Inline comments within code are “evil” and everybody who still uses inline comments today is a really, really bad developer and should get his license revoked. That’s what seems to be consensus throughout the developer community … or at least throughout the “up to date” community.

Okay, but I say that we need more inline comments. So, what’s wrong with me? Have I gone completely nuts?

Now, while answering the last two questions might be a difficult task … 😉 … my idea about inline comments is quite straightforward:

If you want to understand any kind of solution, i.e. whenever you need to implement some new feature within an existing, yet unknown code base, you need at least three essential questions to be answered:

  • Why?
  • What?
  • How?

So, how will you get these questions answered without having the original developer at hand?

  • The “How” is simple. That is the code in itself. Thus, it definitely makes sense to write the code as understandable as possible that everybody else will understand the “How” as easy as possible.
  • The “What” is usually the domain of the class/method/function/… header.

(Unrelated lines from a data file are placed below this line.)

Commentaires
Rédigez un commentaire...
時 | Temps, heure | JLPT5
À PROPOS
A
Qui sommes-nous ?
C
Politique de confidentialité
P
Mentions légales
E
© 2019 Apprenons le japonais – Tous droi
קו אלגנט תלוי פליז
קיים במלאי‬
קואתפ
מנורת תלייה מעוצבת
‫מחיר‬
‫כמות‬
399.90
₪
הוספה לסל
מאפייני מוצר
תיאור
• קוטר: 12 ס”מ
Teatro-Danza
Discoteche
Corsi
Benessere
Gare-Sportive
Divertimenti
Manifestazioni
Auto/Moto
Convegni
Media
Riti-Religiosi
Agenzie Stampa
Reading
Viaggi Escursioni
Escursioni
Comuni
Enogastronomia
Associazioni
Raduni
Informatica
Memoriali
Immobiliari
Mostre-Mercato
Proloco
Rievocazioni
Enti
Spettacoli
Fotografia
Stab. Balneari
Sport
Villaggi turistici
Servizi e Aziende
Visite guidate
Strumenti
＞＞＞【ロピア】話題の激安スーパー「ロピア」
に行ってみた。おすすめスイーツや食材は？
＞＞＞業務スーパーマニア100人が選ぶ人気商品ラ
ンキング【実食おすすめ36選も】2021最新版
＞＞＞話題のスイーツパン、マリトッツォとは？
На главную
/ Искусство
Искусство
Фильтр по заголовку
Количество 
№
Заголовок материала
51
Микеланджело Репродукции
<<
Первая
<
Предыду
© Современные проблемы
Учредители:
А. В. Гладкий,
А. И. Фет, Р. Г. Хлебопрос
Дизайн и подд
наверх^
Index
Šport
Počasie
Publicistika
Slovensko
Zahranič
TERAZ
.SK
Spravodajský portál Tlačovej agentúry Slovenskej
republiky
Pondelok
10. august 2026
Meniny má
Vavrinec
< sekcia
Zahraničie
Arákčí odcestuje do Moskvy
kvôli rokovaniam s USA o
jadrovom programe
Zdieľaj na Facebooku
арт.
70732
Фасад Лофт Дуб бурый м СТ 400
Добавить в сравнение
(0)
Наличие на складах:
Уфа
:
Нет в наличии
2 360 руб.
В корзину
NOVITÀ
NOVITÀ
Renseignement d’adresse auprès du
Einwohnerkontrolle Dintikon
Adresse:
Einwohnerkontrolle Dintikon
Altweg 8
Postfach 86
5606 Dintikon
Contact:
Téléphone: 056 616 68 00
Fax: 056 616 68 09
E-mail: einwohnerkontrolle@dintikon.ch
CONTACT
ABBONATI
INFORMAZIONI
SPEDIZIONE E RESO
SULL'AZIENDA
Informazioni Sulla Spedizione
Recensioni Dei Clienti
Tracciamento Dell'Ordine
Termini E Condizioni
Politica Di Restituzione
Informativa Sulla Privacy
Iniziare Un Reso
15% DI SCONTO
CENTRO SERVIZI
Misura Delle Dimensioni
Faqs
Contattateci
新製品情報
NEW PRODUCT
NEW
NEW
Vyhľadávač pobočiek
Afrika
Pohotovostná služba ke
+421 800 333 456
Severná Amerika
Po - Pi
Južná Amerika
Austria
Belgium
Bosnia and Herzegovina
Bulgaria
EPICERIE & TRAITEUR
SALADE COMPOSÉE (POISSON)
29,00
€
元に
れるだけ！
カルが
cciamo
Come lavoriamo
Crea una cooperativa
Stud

The comment header describes “What” the piece of code down below is meant to do. In Java that is the domain of the Javadoc, other programming languages have their own means or conventions for that.
  • But where is the “Why”? The code itself cannot answer the question for obvious reasons and the Javadoc, etc. is not meant for this. It has to focus on the “What”. You could put the “Why” part to a separate artifact, an extra document, i.e. a design document or whatever. But that is quite cumbersome. Also there is a high probability that any changes, refactorings, etc. in the code wouldn’t find their way into that document so that it becomes obsolete quite fast. Hence, it would be better to place the answers to the “Why” questions right at the place where you can see the effect of the corresponding decision, right next to the code that shows “How” the decision of the “Why” question was implemented.

That’s where inline comments come in handy. They provide a perfect means to describe rationale for certain decisions that you find within the code. Whenever you think “Why the heck did he or she implement that piece of code this way?” it would be just perfect to find an inline comment right next to the piece of code that answers that question, wouldn’t it? But today most of the time you will look in vain for those answers. Instead you might have to ask the original developer if he or she is still around and remembers that decision or that knowledge is gone for good and you have to guess the rationale.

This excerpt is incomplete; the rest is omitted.